Getting his people “back into the constitutional fold” through prodding them to re-embrace their forgotten identity as Moors and as Muslims seems a striking move in the day and age in which we are reading this piece. That is to say, I could not help thinking of this 1928 example and wondering if, had Drew Ali lived today, he would have emphasized his identity as “Moor.” Though technically referring to people of North African descent, the Muslim of orientalist fantasies of the early twentieth century has become the nightmare of the twenty-first. Today’s Moors are among those most commonly left out of the “constitutional fold” that Drew Ali sought so enthusiastically to enter, constituted as the objects of persistent surveillance, stopped at borders and checkpoints. Whether indexed in “how they treat their women,” in campaigns for anti-sharia legislation, or kept from crossing our borders under the looming threat of terrorism, it is undeniable that the Arab or Muslim in the post 9/11 landscape is exceptionalized, written out of the constitutional order. The “free national name” of yesteryear has lost any potential advantage it once had, as race has come to rear its head at every turn, here in a purported set of pathological tendencies of the Muslim that cannot be unlearned no matter the name of the country now printed on her passport. Take the US rules on visa waiver countries implemented under the Obama administration, which stipulate that those Europeans with “dual nationality” (a term I think intentionally left undefined) with a roster of “coincidentally” Arab and/or Muslim majority countries are no longer granted visa waivers but must go through special security protocols, and apply for a visa. Here it is clear that the Muslim and Arab (as races that cannot be unlearned) constitute the ultimate exception to the whole concept of post-Enlightenment citizenship: that nationhood dissolves any previous and irrational ties to race and religion. Here, the Muslim serves as the exception to the rule, never able to become fully and equally European in the minds of US immigration authorities.
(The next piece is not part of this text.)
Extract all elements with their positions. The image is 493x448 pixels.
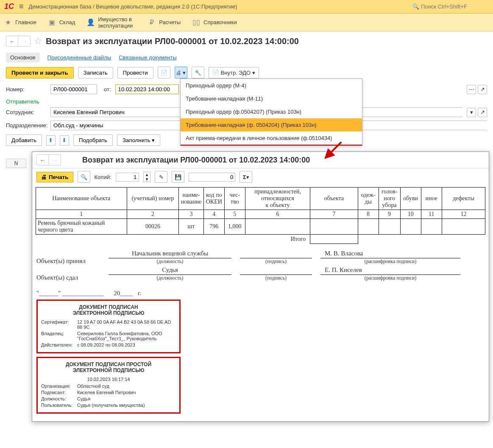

Would Drew Ali’s strategy be effective today as a means of transcending the predicament of black Americans, in an era of pessimism or even disbelief in the ability of the citizenship to do its magic? Exceptional Americanism is still, however, very much a strategy for people across a whole swath of identities, who seek to justify their exception as part of the rule, to participate in those purportedly inalienable rights the Constitution guarantees that are too often, and for too many, frozen in a state of exception. Drew Ali’s stirring jeremiad offers both a genealogy of our present—in showing the frantic scramble to escape the race exception—and poses a contrast to where we are today, when certain nations have been assigned a pathological character, with dire consequences for the coherence of not only America’s identity as a land of immigrants, but the entire edifice of citizenship, when Muslim-American is rendered an impossible gulf to bridge.